Environmental, Social, and Governance (ESG) are a set of standards that measure a business's impact on society, the environment, and how transparent and accountable it is. Although the term ESG is often used in the context of investing, stakeholders include not just the investment community but also customers, suppliers, and employees, all of whom are increasingly interested in how sustainable an organization’s operations are.
According to OECD, ESG investing has grown rapidly over the past decade, and the amount of professionally managed portfolios that have integrated key elements of ESG assessments exceeds USD 17.5 trillion globally, by some measures. The growth of ESG-related traded investment products available to institutional and retail investors exceeds USD 1 trillion and continues to grow quickly across major financial markets. In March 2022, a survey that included 1,250 managers and senior leaders at larger companies showed that ESG remains a growing priority for businesses in both the US and Europe. Although “Environmental” issues are seen as the most important, organizations are starting to balance attention across all three ESG factors.
A Fortune report shows that although first coined in 2004, ESG has sparked a feeding frenzy in the financial sector over the past few years. The fever reached its peak during last year’s UN Climate Change Conference when green finance was feted as a key tool in the fight against climate change. Since then, it has lost some of its shine. Morningstar revealed that in 2021, assets in sustainable funds hit $2.97 trillion, but showed a decline to $2.24 trillion in September of the same year. Nevertheless, growth in ESG investment products outran all other segments of the asset management industry.
The reporting of ESG remains to ensure the purpose of a business is making the cost of capital higher for companies that put profit before social gain, it has continued to face backlash. Mckinsey stated that one of the challenges for major investors is a lack of strong metrics for ESG. They quote how most large companies report extensively and ambitiously around ESG in order to inform their stakeholders, who have a difficult time making sense of all that reported data. Marketing departments might overstate a company's commitment to the environment without actually making meaningful changes because there are no established standards for ESG investing.
In fact, a recent survey highlighted that almost all companies, around 90 percent, report on sustainability, however only 15 percent of investors can successfully integrate this information into their investment decisions.

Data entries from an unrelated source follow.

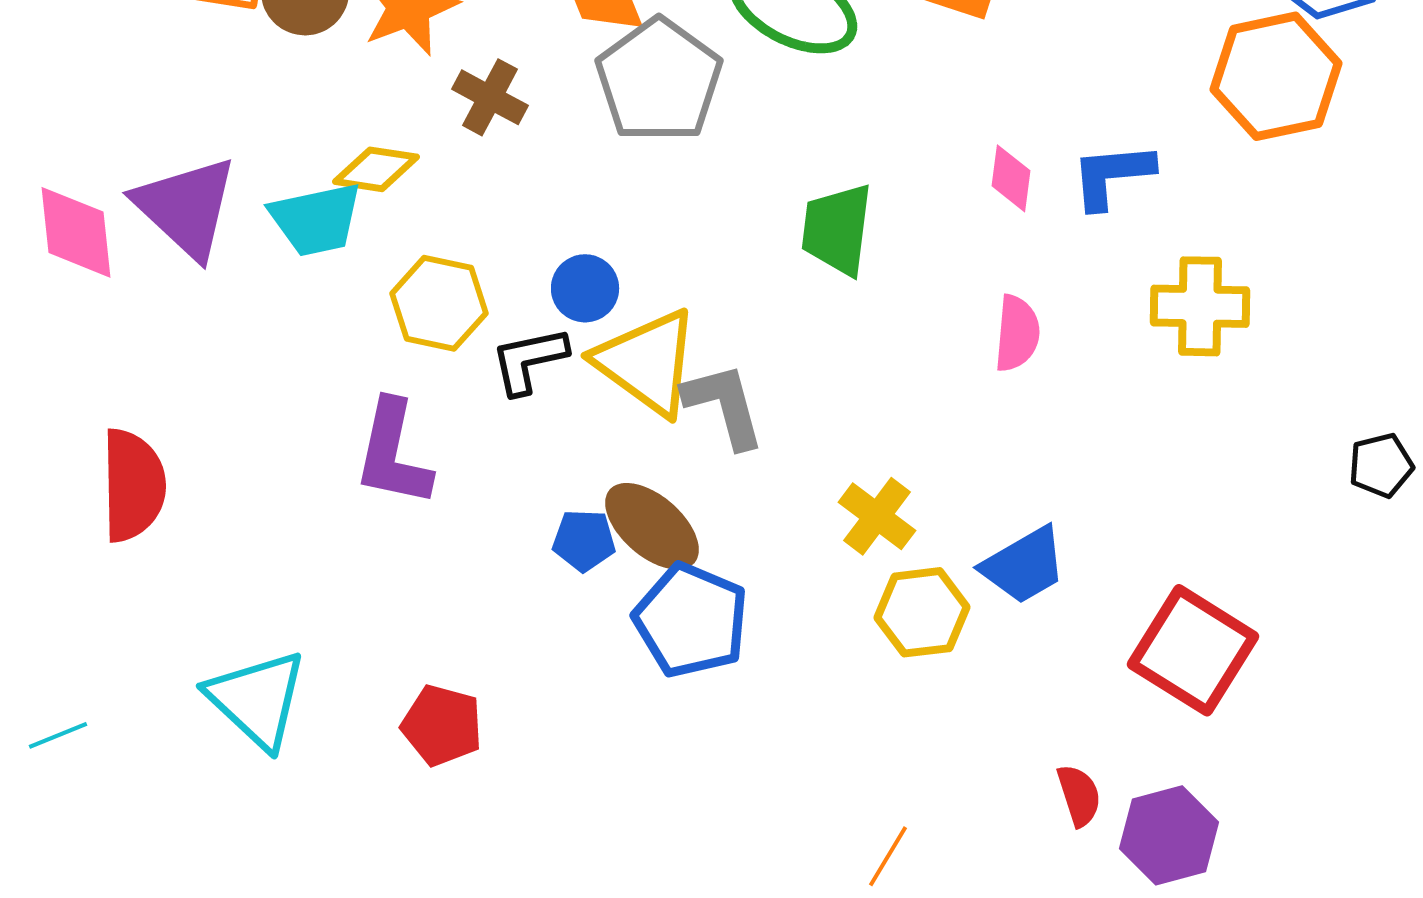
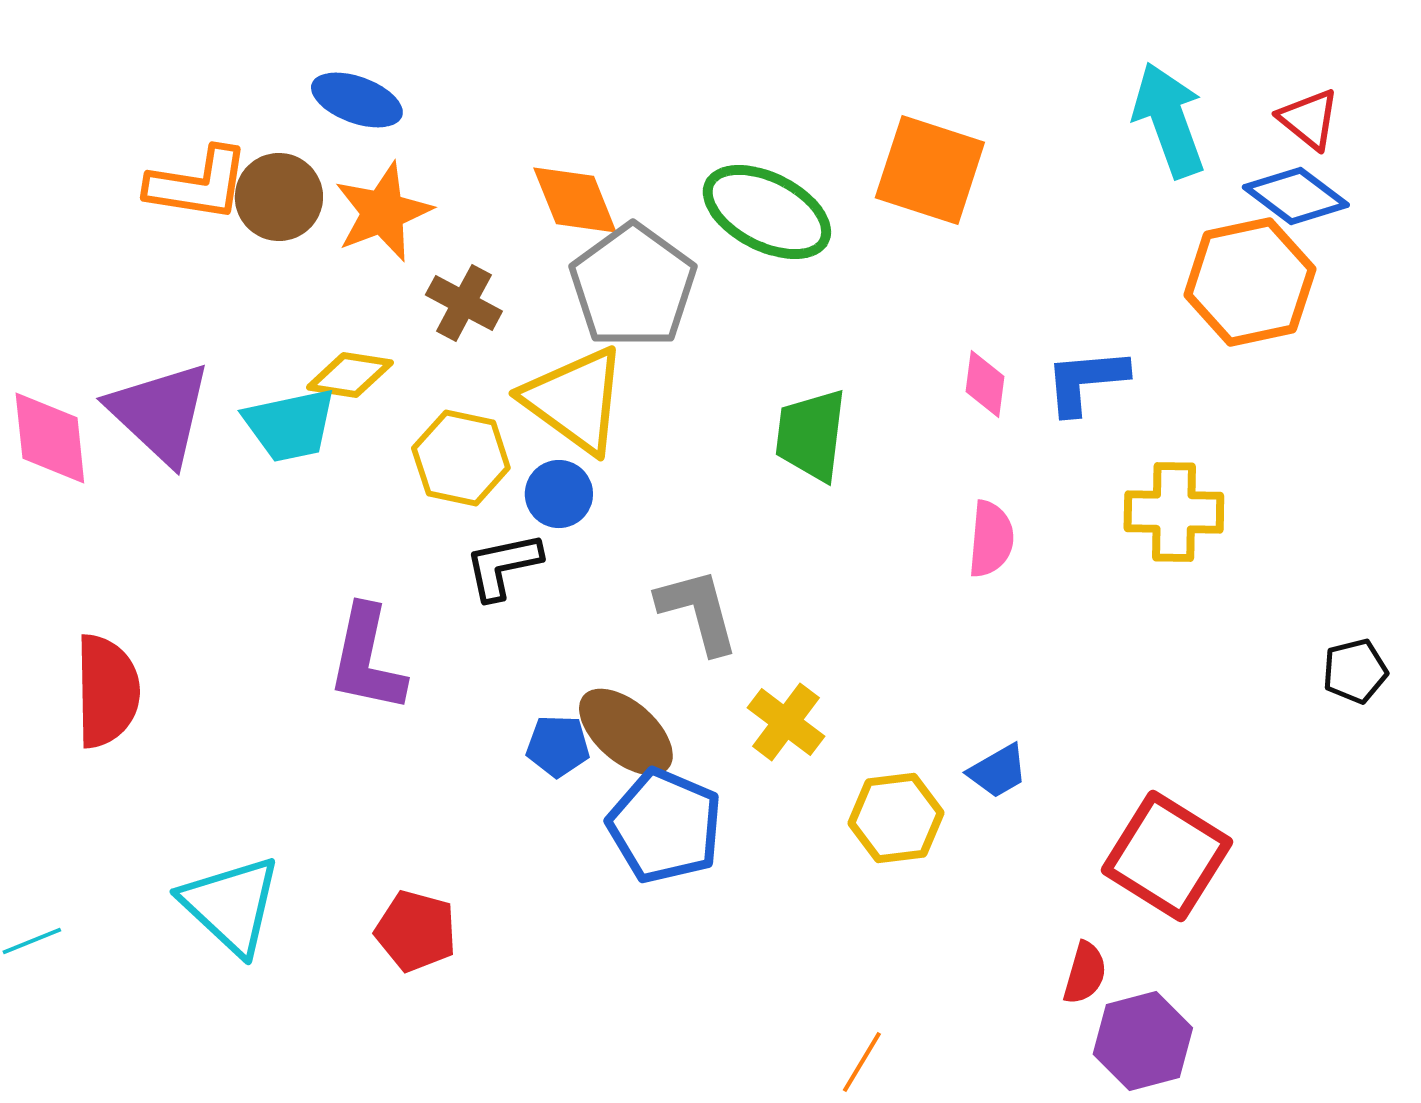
yellow hexagon: (439, 303) -> (461, 458), moved
yellow triangle: (647, 362) -> (575, 400), moved
yellow cross: (877, 516) -> (786, 722), moved
blue trapezoid: (1024, 565) -> (998, 771), size x0.7
red semicircle: (1079, 795) -> (1085, 973), moved, turned 34

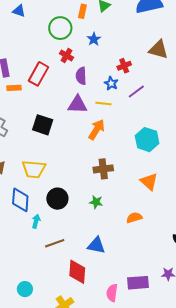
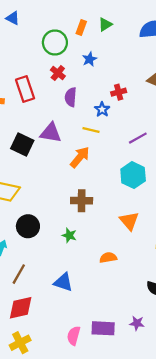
red rectangle: (39, 74) -> (25, 89), turned -55
purple line: (136, 91) -> (138, 138), moved
purple triangle: (77, 105) -> (51, 133), moved
brown line: (55, 243) -> (19, 274), turned -48
red diamond: (77, 272) -> (21, 308), moved, turned 65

Rightfully so, the framework was quickly followed by attacks and criticism of greenwashing. Forbes described the journey of this concept in recent years rather as a topsy-Turvy for investments but stated that it may be a bump in the road now, unlikely to derail the overall path. Institutions like the European Commission have already brought in measures to combat greenwashing, most notably the Sustainable Fund Disclosure Regulation which comes into effect fully this year.